Start of Block

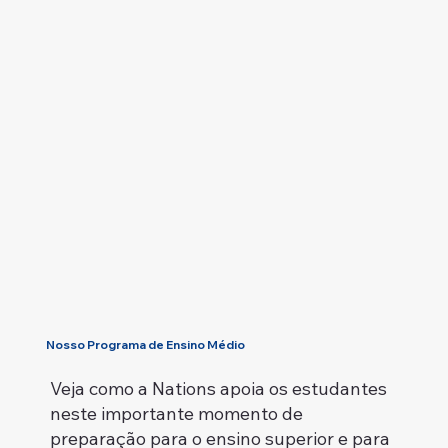
Nosso Programa de Ensino Médio
Veja como a Nations apoia os estudantes
neste importante momento de
preparação para o ensino superior e para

End of Block

Repeat the data exactly. Pictures should not appear.

Task result:
Nosso Programa de Ensino Médio
Veja como a Nations apoia os estudantes
neste importante momento de
preparação para o ensino superior e para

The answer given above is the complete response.